** ACTIVITY **
The material below should be copied line for line, please, with pictures omitted.

** TASK MATERIAL **
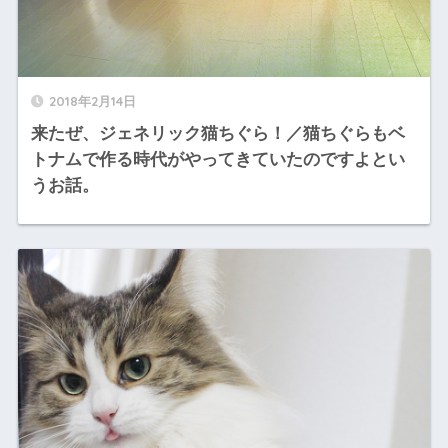
2018年2月14日
来たぜ、ジェネリック猫ちぐら！／猫ちぐらもベ
トナムで作る時代がやってきていたのですよとい
うお話。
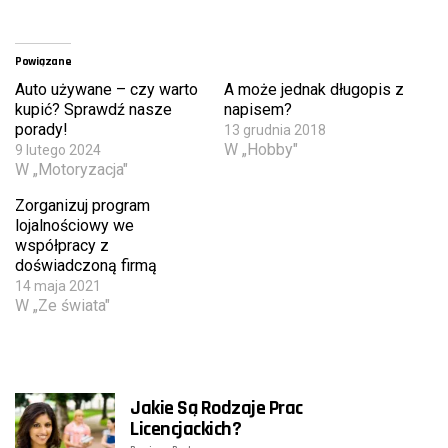
Powiązane
Auto używane – czy warto
A może jednak długopis z
kupić? Sprawdź nasze
napisem?
porady!
13 grudnia 2018
W „Hobby"
9 lutego 2024
W „Motoryzacja"
Zorganizuj program
lojalnościowy we
współpracy z
doświadczoną firmą
14 maja 2021
W „Ze świata"
Jakie Są Rodzaje Prac
Licencjackich?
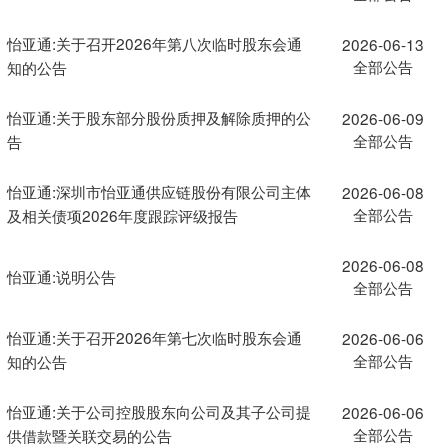
怡亚通:关于召开2026年第八次临时股东会通
2026-06-13
全部公告
知的公告
怡亚通:关于股东部分股份质押及解除质押的公
2026-06-09
全部公告
告
怡亚通:深圳市怡亚通供应链股份有限公司主体
2026-06-08
全部公告
及相关债项2026年度跟踪评级报告
2026-06-08
怡亚通:说明公告
全部公告
怡亚通:关于召开2026年第七次临时股东会通
2026-06-06
全部公告
知的公告
怡亚通:关于公司控股股东向公司及其子公司提
2026-06-06
全部公告
供借款暨关联交易的公告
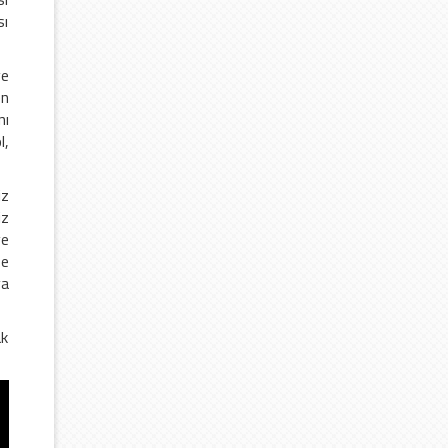
sı
ve
en
nı
l,
iz
iz
ye
be
ya
ak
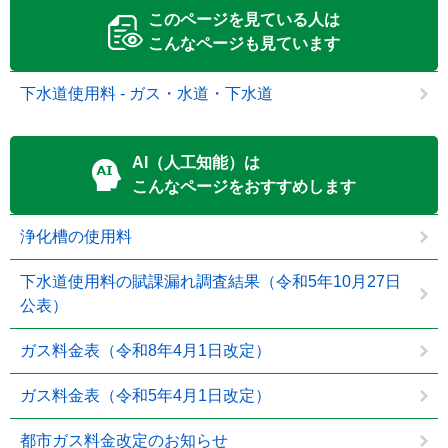
このページを見ている人は
こんなページも見ています
下水道使用料 - ガス・水道・下水道
AI（人工知能）は
こんなページをおすすめします
浄化槽の使用料
下水道使用料の賦課漏れ調査結果（令和5年10月27日
公表）
ガス料金表（令和8年4月1日改定）
ガス料金表（令和5年4月1日改定）
都市ガス料金改定のお知らせ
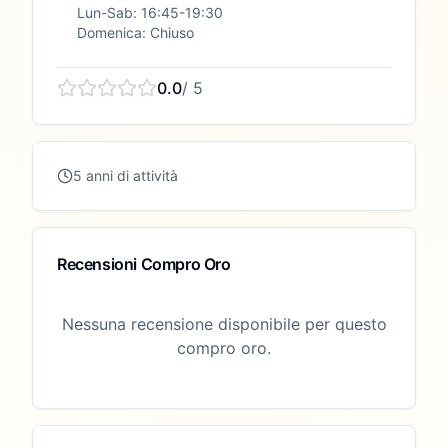
Lun-Sab: 16:45-19:30
Domenica: Chiuso
0.0
/ 5
5 anni di attività
Recensioni Compro Oro
Nessuna recensione disponibile per questo
compro oro.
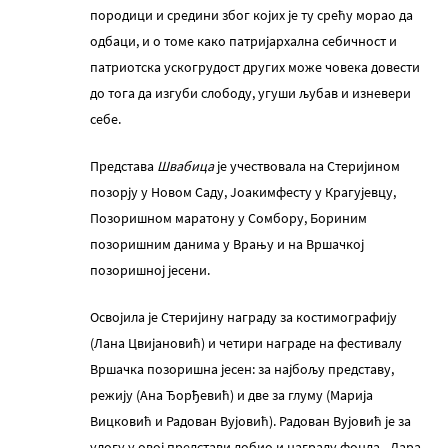
породици и средини због којих је ту срећу морао да
одбаци, и о томе како патријархална себичност и
патриотска ускогрудост других може човека довести
до тога да изгуби слободу, угуши љубав и изневери
себе.
Представа
Швабица
је учествовала на Стеријином
позорју у Новом Саду, Јоакимфесту у Крагујевцу,
Позоришном маратону у Сомбору, Бориним
позоришним данима у Врању и на Вршачкој
позоришној јесени.
Освојила је Стеријину награду за костимографију
(Лана Цвијановић) и четири награде на фестивалу
Вршачка позоришна јесен: за најбољу представу,
режију (Ана Ђорђевић) и две за глуму (Марија
Вицковић и Радован Вујовић). Радован Вујовић је за
улогу у овој представи добио и награду фонда „Дара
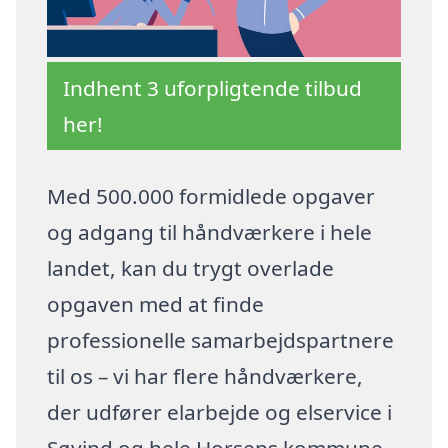
Indhent 3 uforpligtende tilbud
her!
Med 500.000 formidlede opgaver
og adgang til håndværkere i hele
landet, kan du trygt overlade
opgaven med at finde
professionelle samarbejdspartnere
til os – vi har flere håndværkere,
der udfører elarbejde og elservice i
Søvind og hele Horsens kommune.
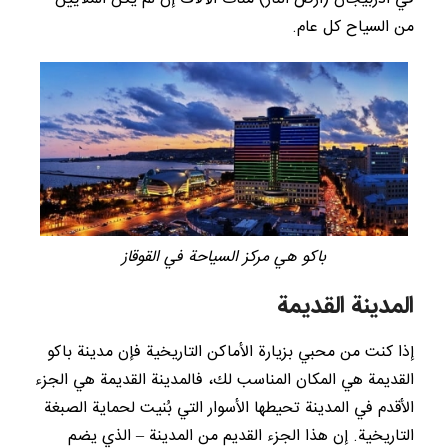
من السياح كل عام.
باكو هي مركز السياحة في القوقاز
المدينة القديمة
إذا كنت من محبي بزيارة الأماكن التاريخية فإن مدينة باكو
القديمة هي المكان المناسب لك، فالمدينة القديمة هي الجزء
الأقدم في المدينة تحيطها الأسوار التي بُنيت لحماية الصبغة
التاريخية. إن هذا الجزء القديم من المدينة – الذي يضم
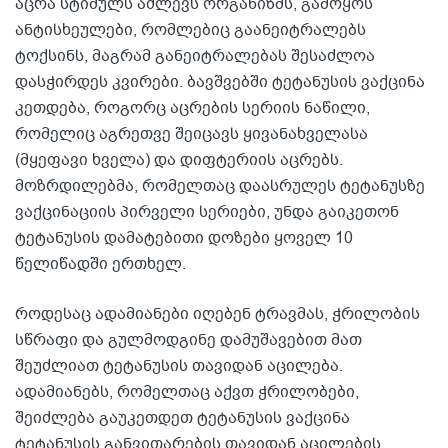
აცრა სტიმულს აძლევს ორგანიზმს, გამოყოს
ანტისხეულები, რომლებიც გაანეიტრალებს
ტოქსინს, მაგრამ განეიტრალებას შესაძლოა
დასჭირდეს კვირები. ბავშვებში ტეტანუსის ვაქცინა
კეთდება, როგორც აცრების სერიის ნაწილი,
რომელიც აგრეთვე შეიცავს ყივანახველასა
(მყეფავი ხველა) და დიფტერიის აცრებს.
მოზრდილებმა, რომელთაც დაასრულეს ტეტანუსზე
ვაქცინაციის პირველი სერიები, უნდა გაიკეთონ
ტეტანუსის დამატებითი დოზები ყოველ 10
წელიწადში ერთხელ.
როდესაც ადამიანები იღებენ ტრავმას, ჭრილობის
სწრაფი და გულმოდგინე დამუშავებით მათ
შეუძლიათ ტეტანუსის თავიდან აცილება.
ადამიანებს, რომელთაც აქვთ ჭრილობები,
შეიძლება გაუკეთდეთ ტეტანუსის ვაქცინა
ტეტანუსის განვითარების თავიდან აცილების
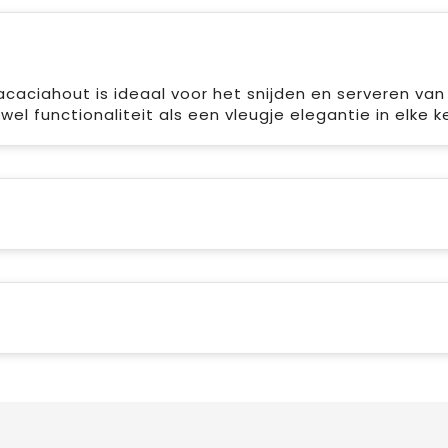
caciahout is ideaal voor het snijden en serveren van
wel functionaliteit als een vleugje elegantie in elke k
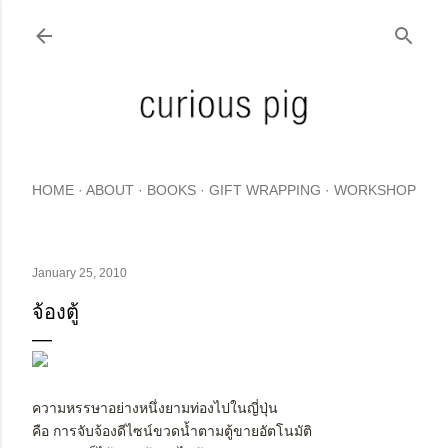
Skip to main content
HOME
ABOUT
BOOKS
GIFT WRAPPING
WORKSHOP
January 25, 2010
จ้องตู้
ความหรรษาอย่างหนึ่งยามท่องไปในญี่ปุ่น
คือ การจับจ้องดีไซน์ขวดน้ำตามตู้ขายอัตโนมัติ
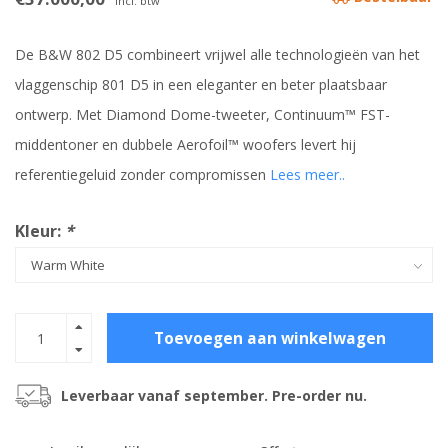
Incl. btw
De B&W 802 D5 combineert vrijwel alle technologieën van het
vlaggenschip 801 D5 in een eleganter en beter plaatsbaar
ontwerp. Met Diamond Dome-tweeter, Continuum™ FST-
middentoner en dubbele Aerofoil™ woofers levert hij
referentiegeluid zonder compromissen
Lees meer..
Kleur:
*
Toevoegen aan winkelwagen
Leverbaar vanaf september. Pre-order nu.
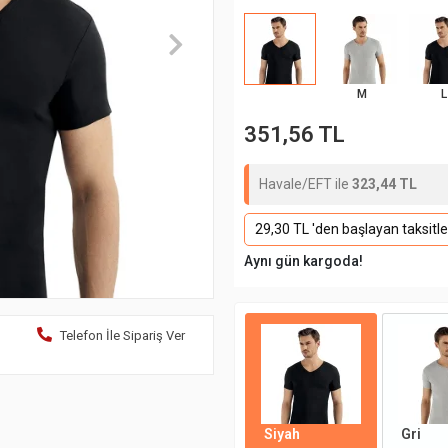
M
L
351,56 TL
Havale/EFT ile
323,44 TL
29,30 TL 'den başlayan taksitle
Aynı gün kargoda!
Telefon İle Sipariş Ver
Siyah
Gri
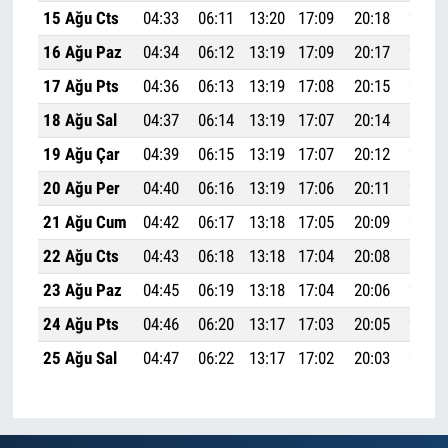
15 Ağu Cts
04:33
06:11
13:20
17:09
20:18
21:50
16 Ağu Paz
04:34
06:12
13:19
17:09
20:17
21:48
17 Ağu Pts
04:36
06:13
13:19
17:08
20:15
21:46
18 Ağu Sal
04:37
06:14
13:19
17:07
20:14
21:44
19 Ağu Çar
04:39
06:15
13:19
17:07
20:12
21:42
20 Ağu Per
04:40
06:16
13:19
17:06
20:11
21:40
21 Ağu Cum
04:42
06:17
13:18
17:05
20:09
21:38
22 Ağu Cts
04:43
06:18
13:18
17:04
20:08
21:37
23 Ağu Paz
04:45
06:19
13:18
17:04
20:06
21:35
24 Ağu Pts
04:46
06:20
13:17
17:03
20:05
21:33
25 Ağu Sal
04:47
06:22
13:17
17:02
20:03
21:31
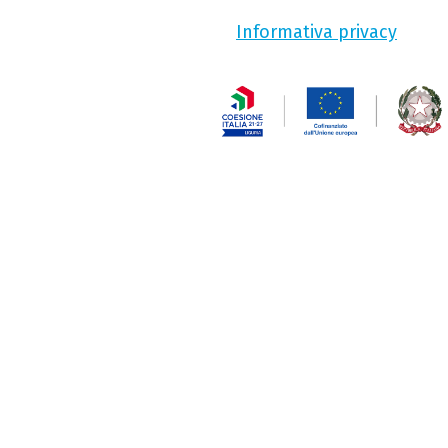
Informativa privacy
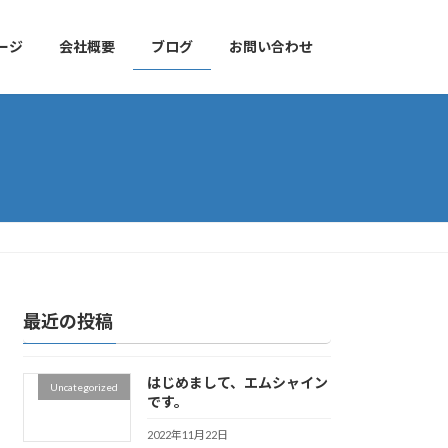
ージ
会社概要
ブログ
お問い合わせ
最近の投稿
はじめまして、エムシャイン
Uncategorized
です。
2022年11月22日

** TASK SOLUTION **
2018年2月14日
来たぜ、ジェネリック猫ちぐら！／猫ちぐらもベ
トナムで作る時代がやってきていたのですよとい
うお話。
Powiązane
Auto używane – czy warto
A może jednak długopis z
kupić? Sprawdź nasze
napisem?
porady!
13 grudnia 2018
W „Hobby"
9 lutego 2024
W „Motoryzacja"
Zorganizuj program
lojalnościowy we
współpracy z
doświadczoną firmą
14 maja 2021
W „Ze świata"
Jakie Są Rodzaje Prac
Licencjackich?
怡亚通:关于召开2026年第八次临时股东会通
2026-06-13
全部公告
知的公告
怡亚通:关于股东部分股份质押及解除质押的公
2026-06-09
全部公告
告
怡亚通:深圳市怡亚通供应链股份有限公司主体
2026-06-08
全部公告
及相关债项2026年度跟踪评级报告
2026-06-08
怡亚通:说明公告
全部公告
怡亚通:关于召开2026年第七次临时股东会通
2026-06-06
全部公告
知的公告
怡亚通:关于公司控股股东向公司及其子公司提
2026-06-06
全部公告
供借款暨关联交易的公告
sı
ve
en
nı
l,
iz
iz
ye
be
ya
ak
このページを見ている人は
こんなページも見ています
下水道使用料 - ガス・水道・下水道
AI（人工知能）は
こんなページをおすすめします
浄化槽の使用料
下水道使用料の賦課漏れ調査結果（令和5年10月27日
公表）
ガス料金表（令和8年4月1日改定）
ガス料金表（令和5年4月1日改定）
都市ガス料金改定のお知らせ
Lun-Sab: 16:45-19:30
Domenica: Chiuso
0.0
/ 5
5 anni di attività
Recensioni Compro Oro
Nessuna recensione disponibile per questo
compro oro.
породици и средини због којих је ту срећу морао да
одбаци, и о томе како патријархална себичност и
патриотска ускогрудост других може човека довести
до тога да изгуби слободу, угуши љубав и изневери
себе.
Представа
Швабица
је учествовала на Стеријином
позорју у Новом Саду, Јоакимфесту у Крагујевцу,
Позоришном маратону у Сомбору, Бориним
позоришним данима у Врању и на Вршачкој
позоришној јесени.
Освојила је Стеријину награду за костимографију
(Лана Цвијановић) и четири награде на фестивалу
Вршачка позоришна јесен: за најбољу представу,
режију (Ана Ђорђевић) и две за глуму (Марија
Вицковић и Радован Вујовић). Радован Вујовић је за
улогу у овој представи добио и награду фонда „Дара
Indhent 3 uforpligtende tilbud
her!
Med 500.000 formidlede opgaver
og adgang til håndværkere i hele
landet, kan du trygt overlade
opgaven med at finde
professionelle samarbejdspartnere
til os – vi har flere håndværkere,
der udfører elarbejde og elservice i
Søvind og hele Horsens kommune.
من السياح كل عام.
باكو هي مركز السياحة في القوقاز
المدينة القديمة
إذا كنت من محبي بزيارة الأماكن التاريخية فإن مدينة باكو
القديمة هي المكان المناسب لك، فالمدينة القديمة هي الجزء
الأقدم في المدينة تحيطها الأسوار التي بُنيت لحماية الصبغة
التاريخية. إن هذا الجزء القديم من المدينة – الذي يضم
აცრა სტიმულს აძლევს ორგანიზმს, გამოყოს
ანტისხეულები, რომლებიც გაანეიტრალებს
ტოქსინს, მაგრამ განეიტრალებას შესაძლოა
დასჭირდეს კვირები. ბავშვებში ტეტანუსის ვაქცინა
კეთდება, როგორც აცრების სერიის ნაწილი,
რომელიც აგრეთვე შეიცავს ყივანახველასა
(მყეფავი ხველა) და დიფტერიის აცრებს.
მოზრდილებმა, რომელთაც დაასრულეს ტეტანუსზე
ვაქცინაციის პირველი სერიები, უნდა გაიკეთონ
ტეტანუსის დამატებითი დოზები ყოველ 10
წელიწადში ერთხელ.
როდესაც ადამიანები იღებენ ტრავმას, ჭრილობის
სწრაფი და გულმოდგინე დამუშავებით მათ
შეუძლიათ ტეტანუსის თავიდან აცილება.
ადამიანებს, რომელთაც აქვთ ჭრილობები,
შეიძლება გაუკეთდეთ ტეტანუსის ვაქცინა
ტეტანუსის განვითარების თავიდან აცილების
caciahout is ideaal voor het snijden en serveren van
wel functionaliteit als een vleugje elegantie in elke k
Skip to main content
HOME
ABOUT
BOOKS
GIFT WRAPPING
WORKSHOP
January 25, 2010
จ้องตู้
ความหรรษาอย่างหนึ่งยามท่องไปในญี่ปุ่น
คือ การจับจ้องดีไซน์ขวดน้ำตามตู้ขายอัตโนมัติ
Incl. btw
De B&W 802 D5 combineert vrijwel alle technologieën van het
vlaggenschip 801 D5 in een eleganter en beter plaatsbaar
ontwerp. Met Diamond Dome-tweeter, Continuum™ FST-
middentoner en dubbele Aerofoil™ woofers levert hij
referentiegeluid zonder compromissen
Lees meer..
Kleur:
*
Toevoegen aan winkelwagen
Leverbaar vanaf september. Pre-order nu.
M
L
351,56 TL
Havale/EFT ile
323,44 TL
29,30 TL 'den başlayan taksitle
Aynı gün kargoda!
Telefon İle Sipariş Ver
Siyah
Gri
15 Ağu Cts
04:33
06:11
13:20
17:09
20:18
21:50
16 Ağu Paz
04:34
06:12
13:19
17:09
20:17
21:48
17 Ağu Pts
04:36
06:13
13:19
17:08
20:15
21:46
18 Ağu Sal
04:37
06:14
13:19
17:07
20:14
21:44
19 Ağu Çar
04:39
06:15
13:19
17:07
20:12
21:42
20 Ağu Per
04:40
06:16
13:19
17:06
20:11
21:40
21 Ağu Cum
04:42
06:17
13:18
17:05
20:09
21:38
22 Ağu Cts
04:43
06:18
13:18
17:04
20:08
21:37
23 Ağu Paz
04:45
06:19
13:18
17:04
20:06
21:35
24 Ağu Pts
04:46
06:20
13:17
17:03
20:05
21:33
25 Ağu Sal
04:47
06:22
13:17
17:02
20:03
21:31
Informativa privacy
ージ
会社概要
ブログ
お問い合わせ
最近の投稿
はじめまして、エムシャイン
Uncategorized
です。
2022年11月22日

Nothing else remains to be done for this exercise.